We ran into another traffic light and this time Kendal attempted to hand me a pamphlet, which probably contained pieces of the rhetoric she spouted off to me, along with a Bible verse or two and the location of whatever church she was affiliated with.
I told her she should keep it because if I took the pamphlet, it was only going to wind up in the first trash can I came across.
Then Kendal turned the pamphlet around and said, “My number’s on the back,” and sure enough there was a phone number handwritten in pen at the bottom of the brochure.
I couldn’t avoid chuckling. “That’s the first bad move I’ve seen you make in this entire exchange,” I said, shaking my head. “At the bare minimum I’m twice your age, probably even three times, so it’s safe to say that I’ve been around the block once or twice, and game recognizes game. Now, if I was your age, that number gimmick just might have worked on me, but I’m not, so you’re wasting your time.”
For the first time during our exchange, Kendal took in the measure of me. The thing I didn’t mention in all this was that when she wasn’t keeping her eyes peeled for obstacles in her path, Kendal maintained direct eye contact, which made me feel like I had her undivided attention. A rare experience nowadays, especially from a younger person. Finally, she nodded, shrugged, and said, “Can’t blame me for trying.”

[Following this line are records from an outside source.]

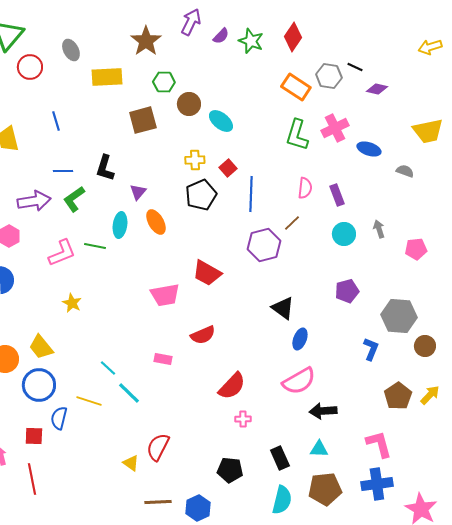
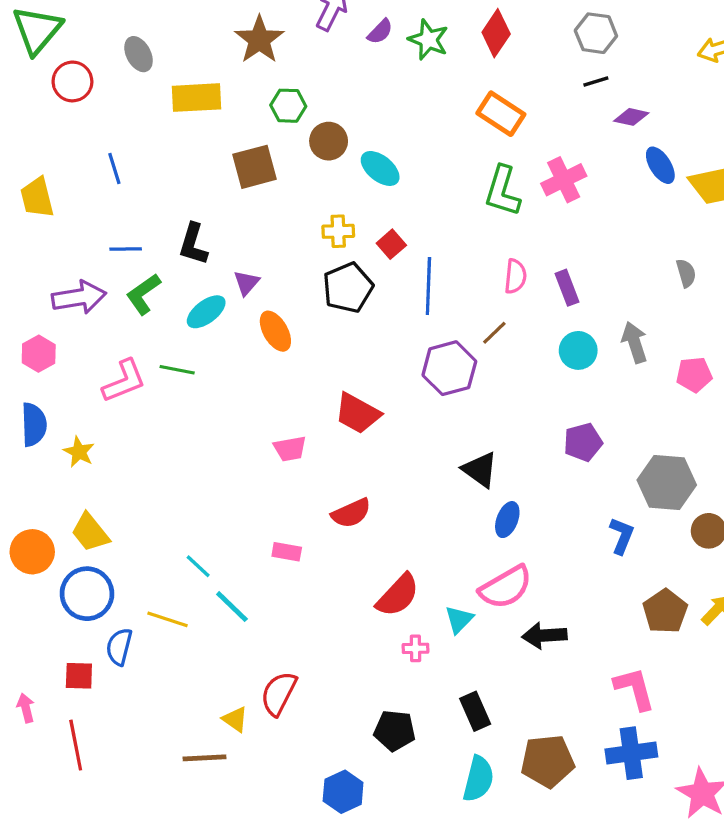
black line: (355, 67) -> (596, 81), turned -42
gray hexagon: (329, 76) -> (596, 33), moved
blue ellipse: (369, 149) -> (660, 165), moved, turned 40
gray semicircle: (405, 171) -> (686, 273), moved, turned 54
cyan ellipse: (120, 225) -> (206, 312), moved, turned 45
gray arrow: (379, 229) -> (635, 342), size x1.4
pink trapezoid: (165, 295) -> (290, 449), size x0.7
yellow star: (72, 303) -> (79, 452), moved
cyan triangle: (319, 449) -> (459, 619), moved, turned -48
brown line: (158, 502) -> (205, 758), moved

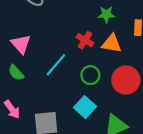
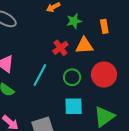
red cross: (85, 40) -> (60, 48), turned 35
cyan square: (85, 107) -> (74, 106), turned -30

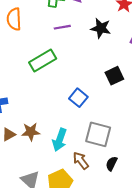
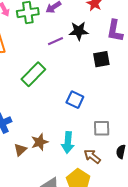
purple line: (62, 27) -> (56, 41), moved
black square: (114, 76) -> (101, 59), moved, turned 30
gray square: (98, 134) -> (102, 128), size x0.7

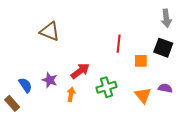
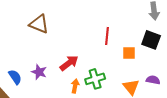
orange arrow: (71, 94) -> (75, 86), moved

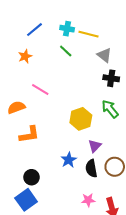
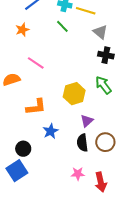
orange L-shape: (29, 135) -> (36, 107), moved
blue star: (69, 160) -> (51, 131), moved

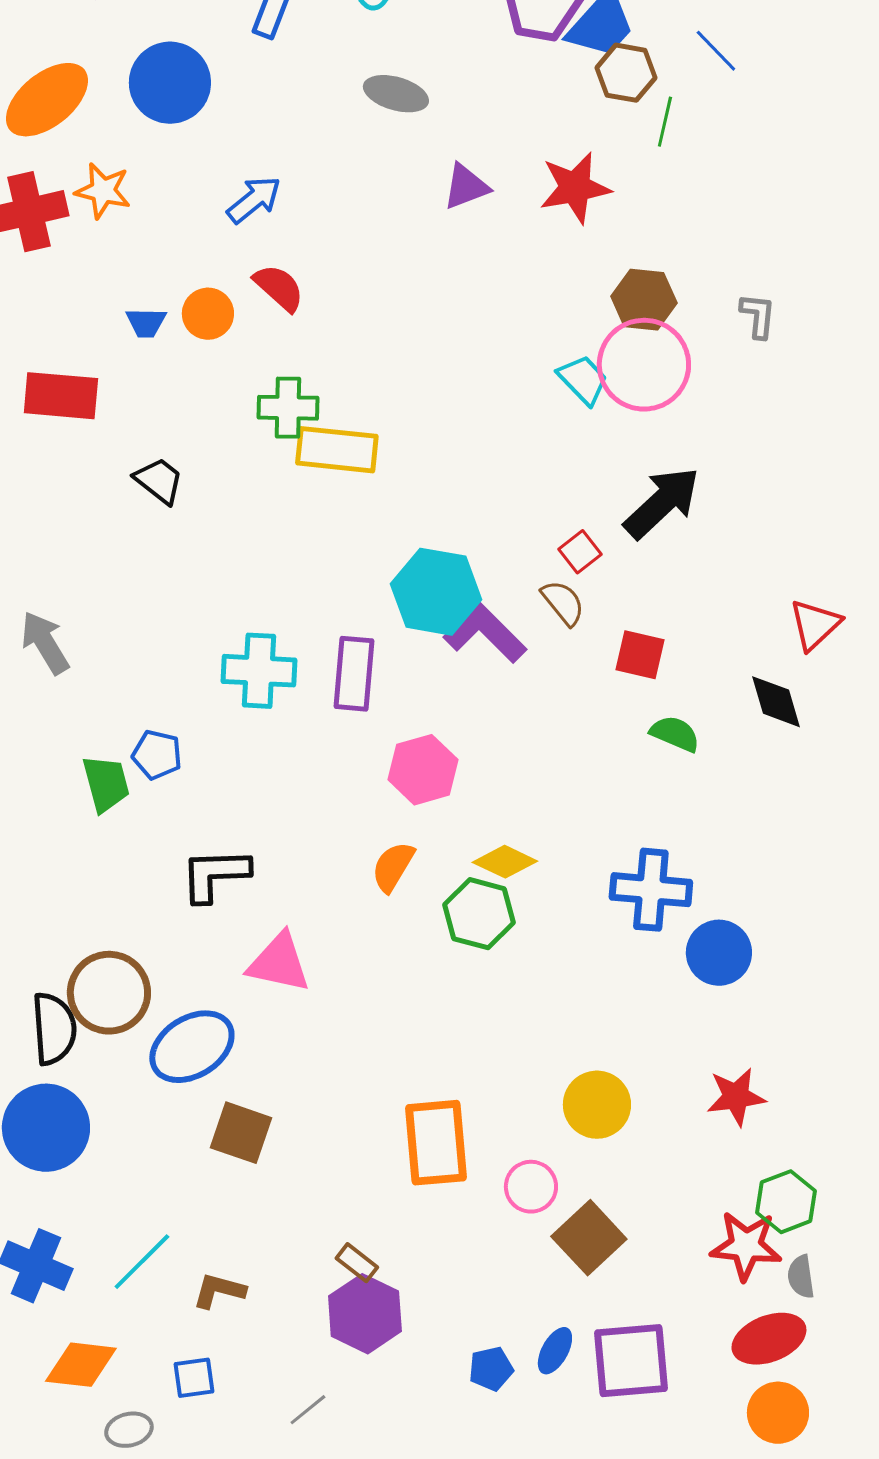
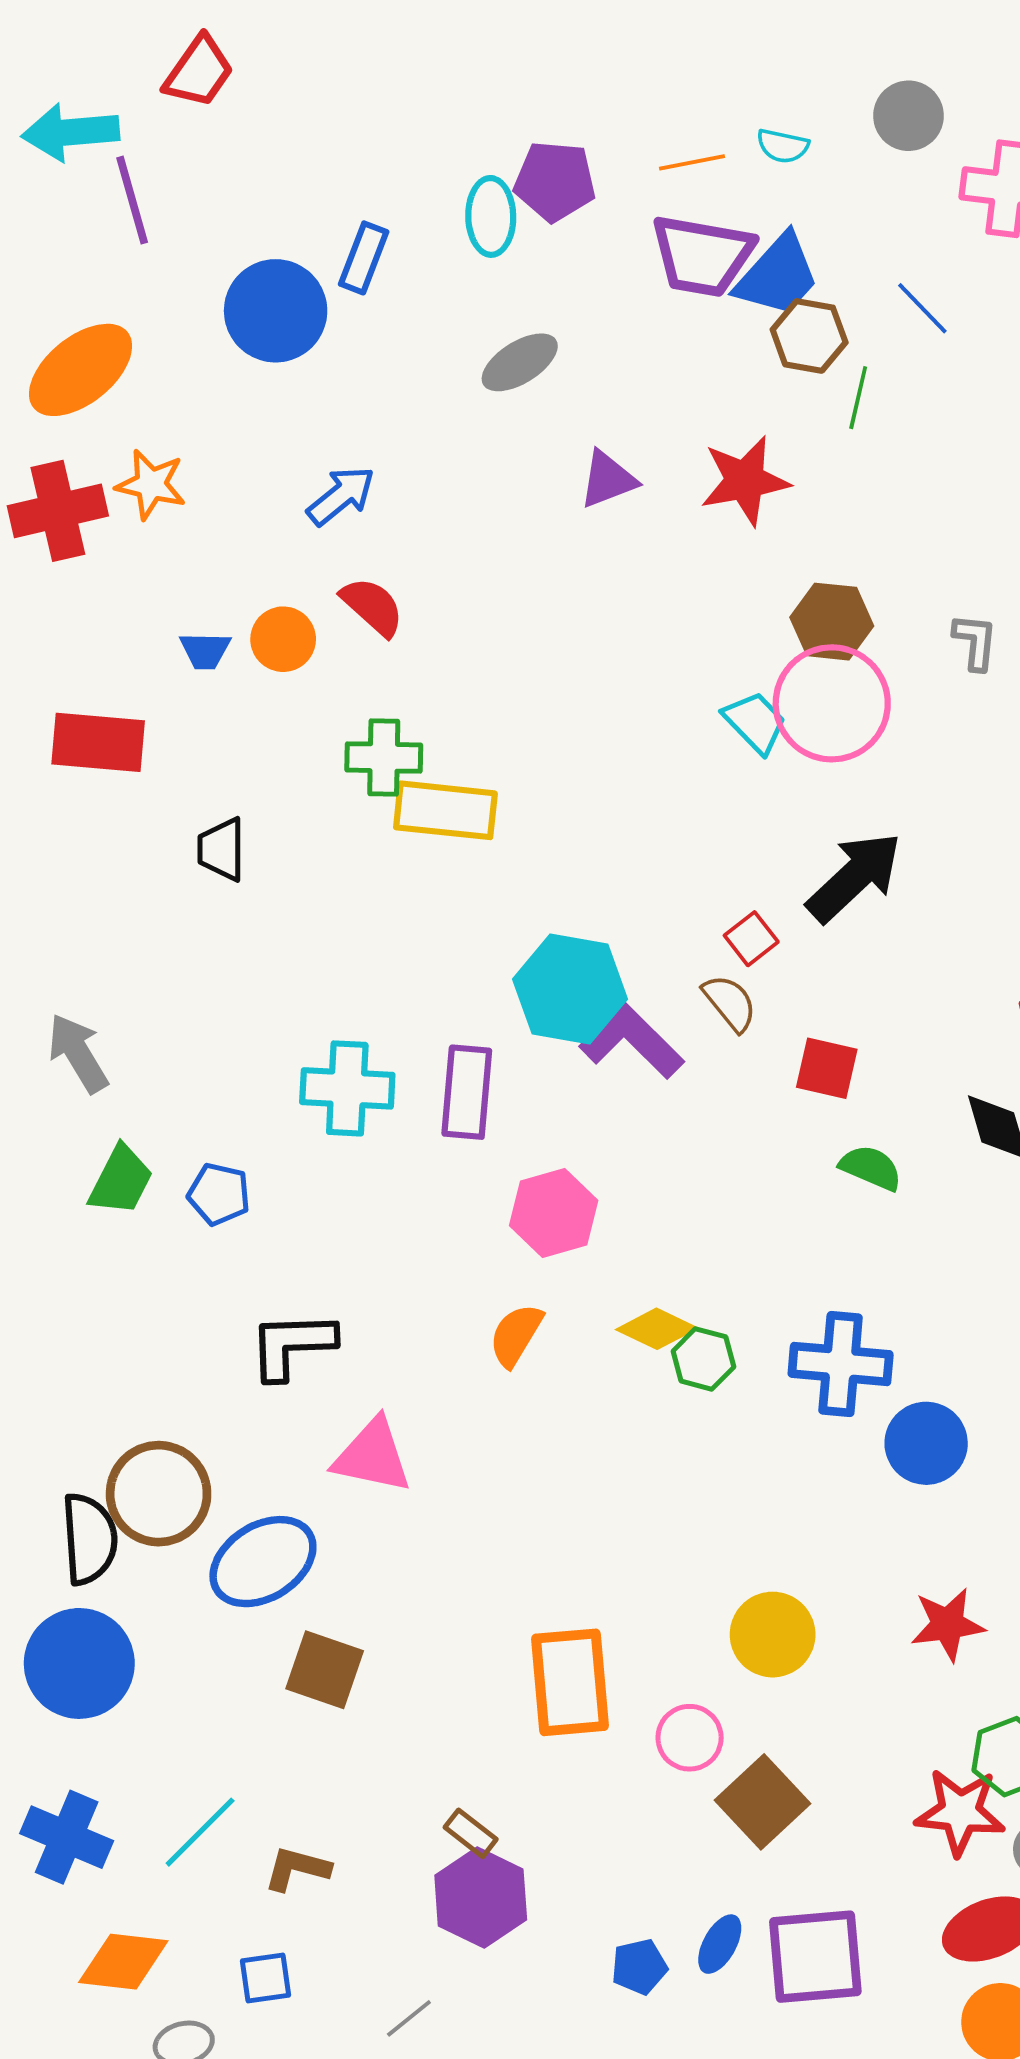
blue circle: (170, 83) -> (276, 311), moved
gray ellipse: (396, 94) -> (520, 362), turned -48
black trapezoid: (159, 481) -> (221, 849), turned -128
green trapezoid: (106, 784) -> (121, 1180), moved, turned 42
green hexagon: (479, 914) -> (703, 1359), moved, size x0.7

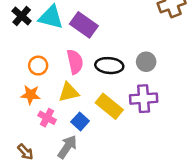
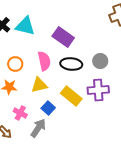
purple rectangle: (84, 25) -> (63, 37), moved
pink cross: (47, 118) -> (20, 113), moved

She skated back the way we came and as she passed, said, “I still see you, thou art beautiful, and I love you.” To which I had no reply.
It’s been two days since that encounter and each time I’m in the vicinity of where I first met Kendal, my head is on a swivel trying to locate which hidey-hole she’ll emerge from, but since I do not walk with God, I continue to walk alone.
In honor of the noble, and slightly questionable, efforts of Kendal, I urge you all to go forth this holiday season and be true to your own belief systems (and should you wish to add this sinner to your prayers, I surely won’t stop you).